以前、私は楽天モバイルについて、会員囲い込みの一環として展開しているものであり単体での収益にはあまり期待をしていないのではないか?との推測を書いたことがありましたが、今回の周波数獲得も、ブランドロイヤルティの高い会員向けにmineoのプレミアムコースのようなサービスを展開するためではないか?という気がしないでもないです。「格安SIM」サービスだと、どうしてもピーク時に実効速度が著しく低下してしまう弱点がありますので、既存の楽天モバイルのサービスを補完する形で自社回線を展開していくということであれば、投資額の少なさも納得がいきそうです。ただ、今回の参入に際して、将来的には自社回線で全国展開できるようにしてほしいという条件がつけられているようですが。

【速報】LINE Mobile、ソフトバンク傘下となる。その意図は?


LINE mobileがソフトバンクからの出資を受け入れ、戦略的提携を行なう旨が発表されました。増資後の出資比率がソフトバンク51%・LINE49%となることから、実質ソフトバンク子会社という扱いになる見込みです。立ち位置としては、auに対するUQ mobileに近いものといえるでしょう(ちなみに、UQコミュニケーションズに対するKDDIの出資比率は3分の1程度とのことです)。2018年夏より、LINE mobileにおいて、ソフトバンク回線を利用した「格安SIM」サービスが開始される予定とのことです。

サービス立ち上げ当初こそ、「格安SIM」にしては実効速度の速さが長期にわたって継続していると評価の高かったLINE mobileでしたが、次第に帯域の増強が追いつかなくなり、普通の「格安SIM」業者になってしまったという印象が拭えないところでした。

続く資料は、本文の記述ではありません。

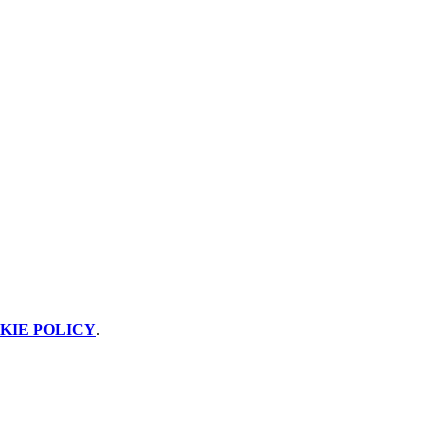
KIE POLICY
.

LINEがあっさりと見切りをつけてしまったというのも、Freetel破綻に代表されるような「格安SIM」業界をめぐる厳しい環境ゆえなのかもしれません。

ソフトバンクは「格安SIM」サービスに回線を卸すことこそ消極的な印象ですが、自社でワイモバイルというブランドをすでに展開しており、一見競合するかにみえるLINE mobileを傘下に収めたことにはいろいろ憶測も流れているようです。個人的には、悲観的なシナリオと楽観的なシナリオが思い浮かびます。

まず、悲観的なシナリオは、「ドコモ回線でのサービスの新規契約を停止し巻き取りを行なっていき、最終的にはワイモバイルに吸収される」という内容ですが、LINE mobileはワイモバイルに比べるとずっと契約者数も少ないとみられるだけに、わざわざ取り込む必然性があるのかなぁ?と首をかしげるところです。そのため、あまり説得力がないように感じます。

いっぽう、「低価格でのモバイルサービス」という点では一見競合するかのようにみえるLINE mobileとワイモバイルですが、前回のエントリで言及したようにワイモバイルのユーザー層の多くは「格安SIM」への関心が薄いとみられるため、実は競合していないという見方も出来ます。「ケータイ料金を安くしたい」というニーズに対して、イノベーター理論でいうところのイノベーターとアーリーアダプターに該当する層をLINE mobile、アーリーマジョリティ以降に該当する層をワイモバイルがターゲットとして棲み分けしていくということも充分考えられるだろうと思われます。

au回線とドコモ回線を利用したデュアルキャリアの「格安SIM」業者は増えてきましたが、ソフトバンク回線とドコモ回線を利用したデュアルキャリアの「格安SIM」業者はまだ希少であり、かつソフトバンクとの関係を利用したカウントフリーサービスを展開していけば、LINE mobileがイノベーターやアーリーアダプター層によりアピールできる「格安SIM」業者になりえる可能性も充分考えられるといえるでしょう。

【速報】意外に低いワイモバイルの満足度。そのわけは…


ITmedia Mobile記事「Y!mobileの満足度が低い理由は?『格安SIM』満足度調査から見えたこと」についての感想です。

この記事によると、ワイモバイルは実効速度が速い・リアル店舗も多いというメリットを持ちながら、ユーザーの満足度はmineoやIIJmioなどに比べて低いという奇妙な現象が起こっているそうです。その理由を精査してみると、ワイモバイルの利用者はいわゆる「格安SIM」を使っていない人が多いため、比較対象が従来3大キャリアとなってしまい、どうしてもこちらに比べると物足りないという結果になってしまうそうです。それに比べると、mineoやIIJmioなどのユーザーは、「格安SIM」というのはこういうものだと分かっている人が多いので、実効速度の遅さやリアル店舗の少なさなどはすでに織り込み済みであり、ネット等を介しての情報公開やユーザーとの交流面を高く評価していて満足度が高くなるということだそうです。

この記事を読んで感じるのは、「格安SIM」というのは、相変わらず使用に踏み切るのに敷居が高いと感じる人が多いのかな?ということです。ケータイ料金をコストダウンしたいのはやまやまだけれど、「格安SIM」に切り替えるのは何か難しそうだなぁと思う人がワイモバイルに多く流れているものの、従来3大キャリアに比べると物足りないという結果になっているようです。ただ、ユーザー数そのものは、mineoやIIJmioなどよりもワイモバイルの方がずっと多いようです(ワイモバイルを含めた場合の「格安SIM」シェアにおいて、ワイモバイルは27.4%。厳密な意味での「格安SIM」トップにあたる楽天モバイルが旧Freetel込みで19%・mineoが10.4%・IIJmioがBIC SIM込みで7.2%)。

当サイトでは、ケータイ料金をコストダウンしたいけれども「格安SIM」を使うのは敷居が高そうだなぁと思っている人にはワイモバイルがベターであると繰り返し言及していますが、そういったワイモバイルのメリットが充分に伝わっていないように感じます。